### DATA SUPPLIED ###

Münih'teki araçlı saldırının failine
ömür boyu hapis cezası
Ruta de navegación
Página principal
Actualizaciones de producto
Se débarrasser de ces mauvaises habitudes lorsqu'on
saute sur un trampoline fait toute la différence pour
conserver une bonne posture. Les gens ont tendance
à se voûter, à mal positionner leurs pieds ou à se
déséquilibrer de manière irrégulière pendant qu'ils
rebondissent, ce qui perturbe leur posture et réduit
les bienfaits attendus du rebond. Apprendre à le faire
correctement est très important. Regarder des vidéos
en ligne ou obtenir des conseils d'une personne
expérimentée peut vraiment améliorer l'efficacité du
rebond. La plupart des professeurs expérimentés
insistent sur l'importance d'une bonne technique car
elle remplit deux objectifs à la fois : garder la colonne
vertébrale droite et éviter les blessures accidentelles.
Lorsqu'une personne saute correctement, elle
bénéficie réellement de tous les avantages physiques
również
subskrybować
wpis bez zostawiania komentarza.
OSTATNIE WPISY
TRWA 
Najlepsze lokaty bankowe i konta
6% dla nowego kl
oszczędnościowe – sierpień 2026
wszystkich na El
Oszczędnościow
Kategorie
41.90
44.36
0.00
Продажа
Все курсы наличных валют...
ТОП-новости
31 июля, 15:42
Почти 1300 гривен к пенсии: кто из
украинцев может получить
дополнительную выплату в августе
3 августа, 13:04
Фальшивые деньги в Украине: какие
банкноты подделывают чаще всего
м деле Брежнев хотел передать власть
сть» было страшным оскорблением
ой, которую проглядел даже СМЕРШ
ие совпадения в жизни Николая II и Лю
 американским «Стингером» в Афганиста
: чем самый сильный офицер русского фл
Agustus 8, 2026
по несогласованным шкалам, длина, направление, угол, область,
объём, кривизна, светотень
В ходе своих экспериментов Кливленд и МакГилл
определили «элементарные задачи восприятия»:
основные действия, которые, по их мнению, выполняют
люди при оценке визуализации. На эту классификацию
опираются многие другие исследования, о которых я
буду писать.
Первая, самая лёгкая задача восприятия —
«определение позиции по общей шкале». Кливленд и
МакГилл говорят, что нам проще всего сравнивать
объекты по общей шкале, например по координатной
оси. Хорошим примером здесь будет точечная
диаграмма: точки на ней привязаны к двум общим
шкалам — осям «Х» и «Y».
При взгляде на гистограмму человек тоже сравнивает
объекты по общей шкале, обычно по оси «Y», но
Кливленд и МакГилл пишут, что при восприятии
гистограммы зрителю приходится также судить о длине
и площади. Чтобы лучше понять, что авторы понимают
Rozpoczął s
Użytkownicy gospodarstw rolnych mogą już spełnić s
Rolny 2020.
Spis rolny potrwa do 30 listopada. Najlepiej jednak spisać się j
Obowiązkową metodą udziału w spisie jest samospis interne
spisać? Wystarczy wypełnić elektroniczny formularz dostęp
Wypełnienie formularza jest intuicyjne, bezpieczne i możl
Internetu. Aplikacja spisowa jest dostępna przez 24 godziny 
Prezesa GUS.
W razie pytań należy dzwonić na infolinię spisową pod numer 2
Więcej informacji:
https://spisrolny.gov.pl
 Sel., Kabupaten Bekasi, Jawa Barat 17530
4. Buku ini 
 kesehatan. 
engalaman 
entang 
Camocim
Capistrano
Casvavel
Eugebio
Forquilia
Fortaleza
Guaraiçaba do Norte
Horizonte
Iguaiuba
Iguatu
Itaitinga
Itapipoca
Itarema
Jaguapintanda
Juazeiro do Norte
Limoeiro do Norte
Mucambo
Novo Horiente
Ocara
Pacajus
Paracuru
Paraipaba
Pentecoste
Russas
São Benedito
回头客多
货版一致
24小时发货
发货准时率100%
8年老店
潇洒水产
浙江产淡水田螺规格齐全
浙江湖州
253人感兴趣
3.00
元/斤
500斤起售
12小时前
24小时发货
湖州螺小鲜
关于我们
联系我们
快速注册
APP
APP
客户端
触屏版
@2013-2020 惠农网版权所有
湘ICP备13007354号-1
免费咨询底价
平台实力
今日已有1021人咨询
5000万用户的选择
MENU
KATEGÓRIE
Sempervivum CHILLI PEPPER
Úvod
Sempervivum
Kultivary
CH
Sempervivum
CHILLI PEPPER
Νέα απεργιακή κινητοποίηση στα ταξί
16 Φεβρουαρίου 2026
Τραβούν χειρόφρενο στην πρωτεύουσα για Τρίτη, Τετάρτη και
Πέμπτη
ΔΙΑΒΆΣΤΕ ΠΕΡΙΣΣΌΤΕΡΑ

###

* EXERCISE AIM
Each line of the material above must be retyped precisely.

* EXERCISE ANSWER
Münih'teki araçlı saldırının failine
ömür boyu hapis cezası
Ruta de navegación
Página principal
Actualizaciones de producto
Se débarrasser de ces mauvaises habitudes lorsqu'on
saute sur un trampoline fait toute la différence pour
conserver une bonne posture. Les gens ont tendance
à se voûter, à mal positionner leurs pieds ou à se
déséquilibrer de manière irrégulière pendant qu'ils
rebondissent, ce qui perturbe leur posture et réduit
les bienfaits attendus du rebond. Apprendre à le faire
correctement est très important. Regarder des vidéos
en ligne ou obtenir des conseils d'une personne
expérimentée peut vraiment améliorer l'efficacité du
rebond. La plupart des professeurs expérimentés
insistent sur l'importance d'une bonne technique car
elle remplit deux objectifs à la fois : garder la colonne
vertébrale droite et éviter les blessures accidentelles.
Lorsqu'une personne saute correctement, elle
bénéficie réellement de tous les avantages physiques
również
subskrybować
wpis bez zostawiania komentarza.
OSTATNIE WPISY
TRWA 
Najlepsze lokaty bankowe i konta
6% dla nowego kl
oszczędnościowe – sierpień 2026
wszystkich na El
Oszczędnościow
Kategorie
41.90
44.36
0.00
Продажа
Все курсы наличных валют...
ТОП-новости
31 июля, 15:42
Почти 1300 гривен к пенсии: кто из
украинцев может получить
дополнительную выплату в августе
3 августа, 13:04
Фальшивые деньги в Украине: какие
банкноты подделывают чаще всего
м деле Брежнев хотел передать власть
сть» было страшным оскорблением
ой, которую проглядел даже СМЕРШ
ие совпадения в жизни Николая II и Лю
 американским «Стингером» в Афганиста
: чем самый сильный офицер русского фл
Agustus 8, 2026
по несогласованным шкалам, длина, направление, угол, область,
объём, кривизна, светотень
В ходе своих экспериментов Кливленд и МакГилл
определили «элементарные задачи восприятия»:
основные действия, которые, по их мнению, выполняют
люди при оценке визуализации. На эту классификацию
опираются многие другие исследования, о которых я
буду писать.
Первая, самая лёгкая задача восприятия —
«определение позиции по общей шкале». Кливленд и
МакГилл говорят, что нам проще всего сравнивать
объекты по общей шкале, например по координатной
оси. Хорошим примером здесь будет точечная
диаграмма: точки на ней привязаны к двум общим
шкалам — осям «Х» и «Y».
При взгляде на гистограмму человек тоже сравнивает
объекты по общей шкале, обычно по оси «Y», но
Кливленд и МакГилл пишут, что при восприятии
гистограммы зрителю приходится также судить о длине
и площади. Чтобы лучше понять, что авторы понимают
Rozpoczął s
Użytkownicy gospodarstw rolnych mogą już spełnić s
Rolny 2020.
Spis rolny potrwa do 30 listopada. Najlepiej jednak spisać się j
Obowiązkową metodą udziału w spisie jest samospis interne
spisać? Wystarczy wypełnić elektroniczny formularz dostęp
Wypełnienie formularza jest intuicyjne, bezpieczne i możl
Internetu. Aplikacja spisowa jest dostępna przez 24 godziny 
Prezesa GUS.
W razie pytań należy dzwonić na infolinię spisową pod numer 2
Więcej informacji:
https://spisrolny.gov.pl
 Sel., Kabupaten Bekasi, Jawa Barat 17530
4. Buku ini 
 kesehatan. 
engalaman 
entang 
Camocim
Capistrano
Casvavel
Eugebio
Forquilia
Fortaleza
Guaraiçaba do Norte
Horizonte
Iguaiuba
Iguatu
Itaitinga
Itapipoca
Itarema
Jaguapintanda
Juazeiro do Norte
Limoeiro do Norte
Mucambo
Novo Horiente
Ocara
Pacajus
Paracuru
Paraipaba
Pentecoste
Russas
São Benedito
回头客多
货版一致
24小时发货
发货准时率100%
8年老店
潇洒水产
浙江产淡水田螺规格齐全
浙江湖州
253人感兴趣
3.00
元/斤
500斤起售
12小时前
24小时发货
湖州螺小鲜
关于我们
联系我们
快速注册
APP
APP
客户端
触屏版
@2013-2020 惠农网版权所有
湘ICP备13007354号-1
免费咨询底价
平台实力
今日已有1021人咨询
5000万用户的选择
MENU
KATEGÓRIE
Sempervivum CHILLI PEPPER
Úvod
Sempervivum
Kultivary
CH
Sempervivum
CHILLI PEPPER
Νέα απεργιακή κινητοποίηση στα ταξί
16 Φεβρουαρίου 2026
Τραβούν χειρόφρενο στην πρωτεύουσα για Τρίτη, Τετάρτη και
Πέμπτη
ΔΙΑΒΆΣΤΕ ΠΕΡΙΣΣΌΤΕΡΑ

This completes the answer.